▶ **Work task**:
Tally the lines of the entries in which the string "Imaging" occurs, and say only how many.
╭─ Records for the task
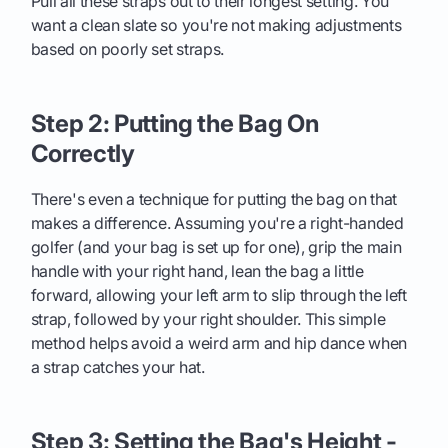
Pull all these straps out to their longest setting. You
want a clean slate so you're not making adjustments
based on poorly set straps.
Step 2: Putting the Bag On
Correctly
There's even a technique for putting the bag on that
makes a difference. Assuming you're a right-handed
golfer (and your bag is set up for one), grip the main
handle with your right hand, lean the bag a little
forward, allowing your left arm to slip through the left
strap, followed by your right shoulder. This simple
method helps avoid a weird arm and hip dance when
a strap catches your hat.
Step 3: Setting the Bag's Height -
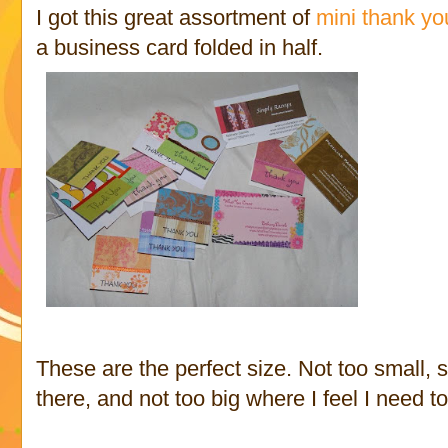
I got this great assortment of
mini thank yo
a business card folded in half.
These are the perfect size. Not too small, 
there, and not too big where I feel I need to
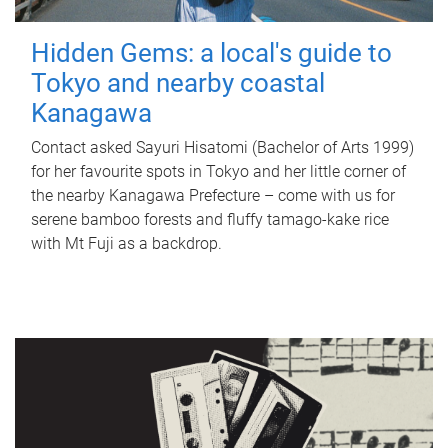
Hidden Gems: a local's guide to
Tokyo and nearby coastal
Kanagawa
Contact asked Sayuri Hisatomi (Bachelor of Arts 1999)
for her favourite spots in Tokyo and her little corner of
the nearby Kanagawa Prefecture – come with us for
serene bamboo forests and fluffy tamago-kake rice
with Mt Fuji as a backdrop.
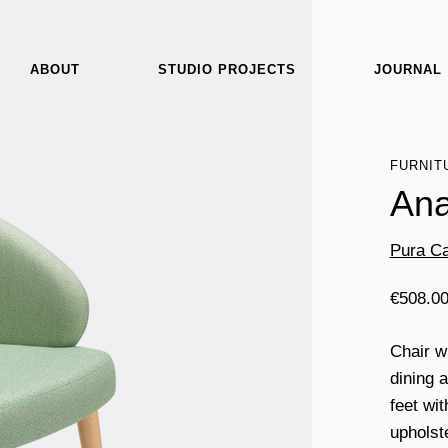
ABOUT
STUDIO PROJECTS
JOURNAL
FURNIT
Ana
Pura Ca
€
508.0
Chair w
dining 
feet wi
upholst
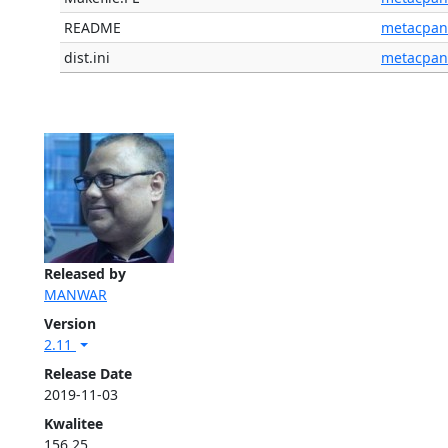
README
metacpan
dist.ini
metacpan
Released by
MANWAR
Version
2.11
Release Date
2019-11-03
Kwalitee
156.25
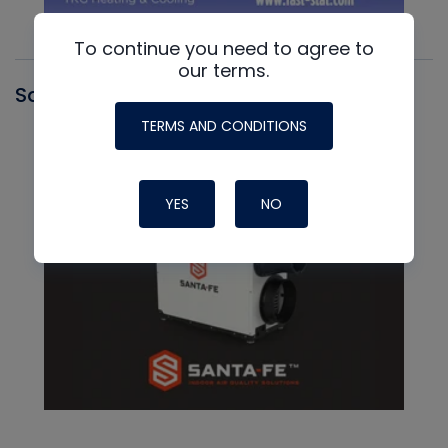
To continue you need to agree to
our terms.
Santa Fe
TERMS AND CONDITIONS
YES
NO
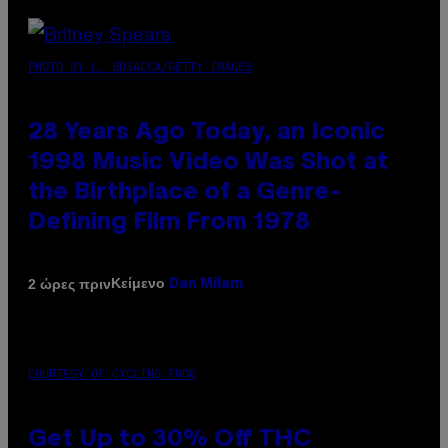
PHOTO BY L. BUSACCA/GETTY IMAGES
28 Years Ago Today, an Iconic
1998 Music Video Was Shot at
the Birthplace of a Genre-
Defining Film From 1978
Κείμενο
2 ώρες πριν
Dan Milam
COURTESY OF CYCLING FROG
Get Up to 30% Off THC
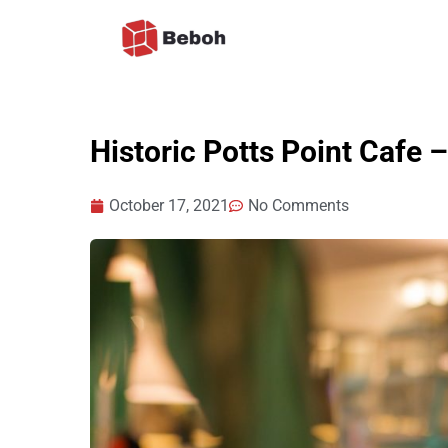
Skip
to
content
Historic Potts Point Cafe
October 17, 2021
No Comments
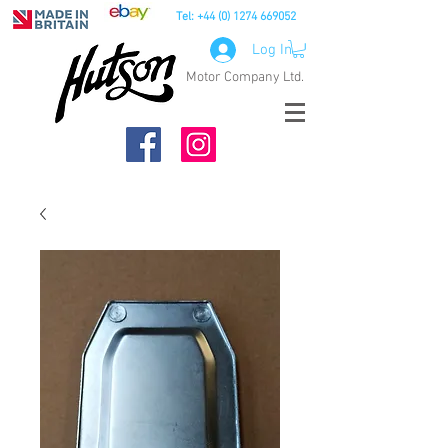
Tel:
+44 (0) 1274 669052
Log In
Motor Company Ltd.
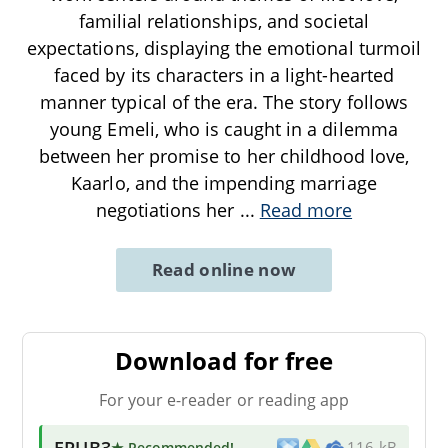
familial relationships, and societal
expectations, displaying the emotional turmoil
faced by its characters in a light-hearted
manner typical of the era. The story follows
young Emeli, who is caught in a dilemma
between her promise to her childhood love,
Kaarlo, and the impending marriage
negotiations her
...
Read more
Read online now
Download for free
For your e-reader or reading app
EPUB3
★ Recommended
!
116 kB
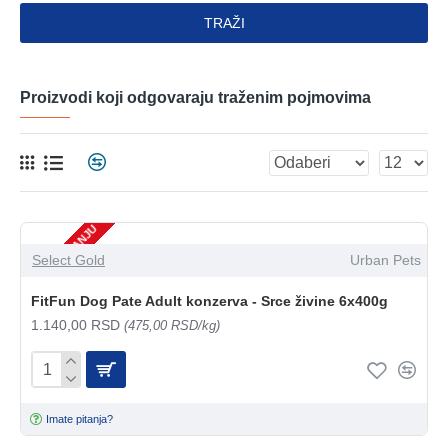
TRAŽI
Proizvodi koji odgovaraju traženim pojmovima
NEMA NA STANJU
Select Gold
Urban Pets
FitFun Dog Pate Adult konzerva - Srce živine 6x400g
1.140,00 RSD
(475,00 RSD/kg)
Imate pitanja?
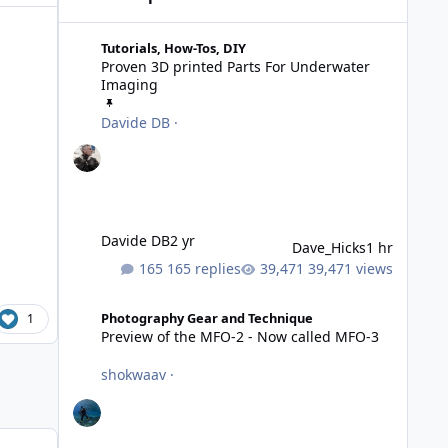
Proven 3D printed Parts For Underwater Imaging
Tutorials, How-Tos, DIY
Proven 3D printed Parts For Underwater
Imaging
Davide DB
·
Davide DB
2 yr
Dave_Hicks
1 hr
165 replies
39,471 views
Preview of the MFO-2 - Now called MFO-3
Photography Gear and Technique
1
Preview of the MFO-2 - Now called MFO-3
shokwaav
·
╰─
▶ **Final answer**:
2